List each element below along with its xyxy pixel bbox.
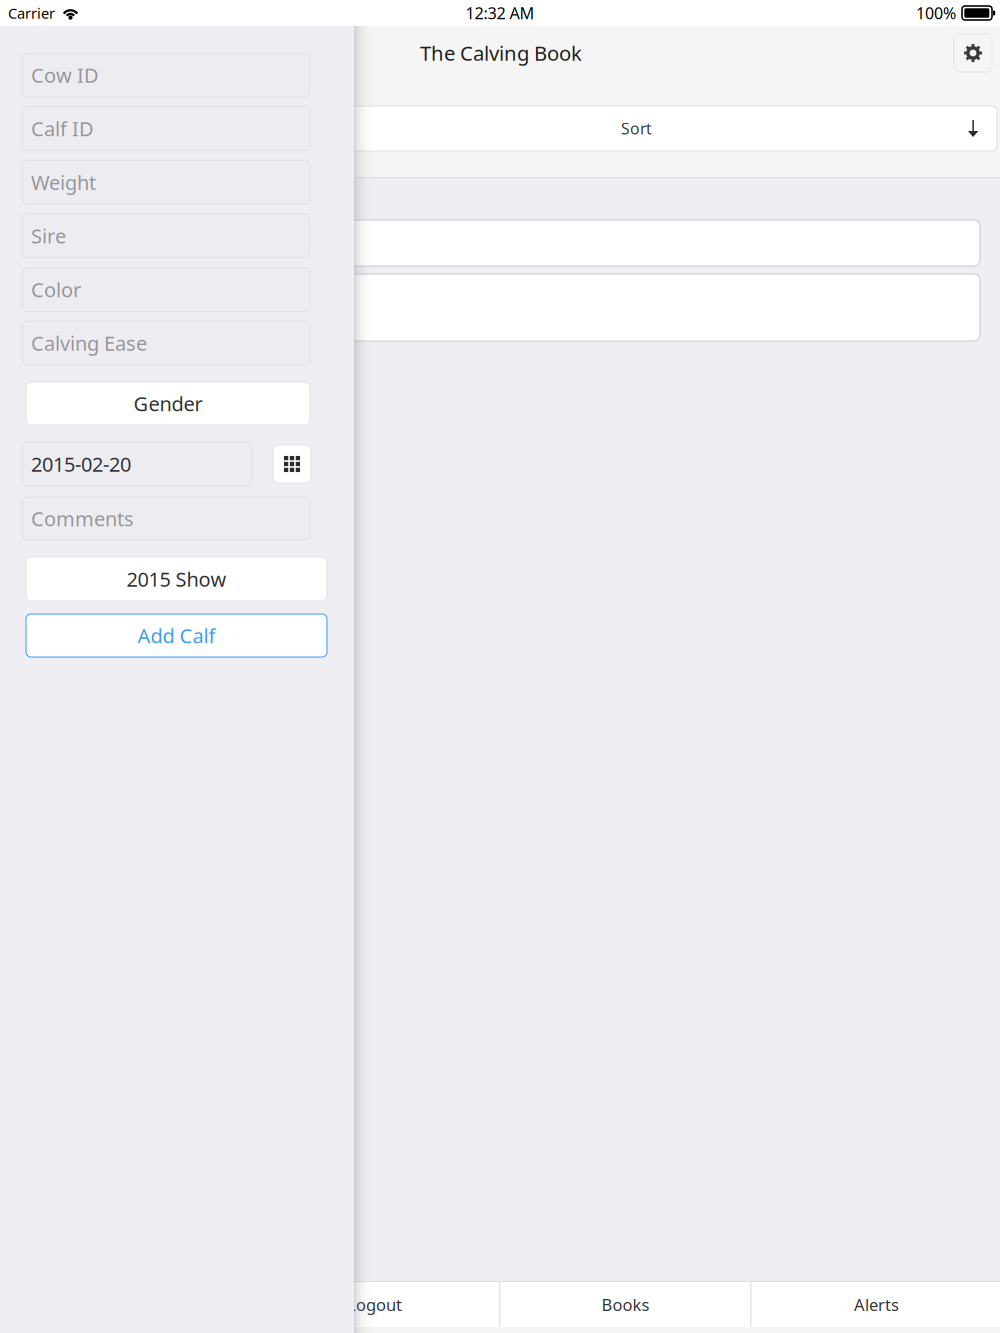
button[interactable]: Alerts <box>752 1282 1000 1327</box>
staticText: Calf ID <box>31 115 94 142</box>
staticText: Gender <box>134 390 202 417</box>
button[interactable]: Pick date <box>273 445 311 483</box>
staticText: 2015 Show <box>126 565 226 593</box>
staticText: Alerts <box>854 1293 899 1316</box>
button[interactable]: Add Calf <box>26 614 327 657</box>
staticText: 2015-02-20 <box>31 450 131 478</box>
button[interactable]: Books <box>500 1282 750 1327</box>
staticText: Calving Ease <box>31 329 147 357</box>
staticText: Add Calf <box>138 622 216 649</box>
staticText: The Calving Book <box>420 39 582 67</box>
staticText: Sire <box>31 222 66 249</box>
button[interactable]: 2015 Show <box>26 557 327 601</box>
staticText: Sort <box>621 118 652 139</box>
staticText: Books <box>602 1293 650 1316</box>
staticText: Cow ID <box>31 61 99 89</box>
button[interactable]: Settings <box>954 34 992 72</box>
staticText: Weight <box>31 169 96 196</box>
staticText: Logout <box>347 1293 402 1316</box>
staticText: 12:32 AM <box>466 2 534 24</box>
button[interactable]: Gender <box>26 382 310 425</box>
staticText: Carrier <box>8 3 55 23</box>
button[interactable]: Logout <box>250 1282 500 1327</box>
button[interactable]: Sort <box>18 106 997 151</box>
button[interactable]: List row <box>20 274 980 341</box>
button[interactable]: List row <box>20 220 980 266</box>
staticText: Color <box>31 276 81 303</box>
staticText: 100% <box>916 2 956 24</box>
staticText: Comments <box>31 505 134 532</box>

**YOUR ASSIGNMENT:** Collect every line with the string "Calf" from the records, and copy each.

**RESPONSE:**
staticText: Calf ID <box>31 115 94 142</box>
button[interactable]: Add Calf <box>26 614 327 657</box>
staticText: Add Calf <box>138 622 216 649</box>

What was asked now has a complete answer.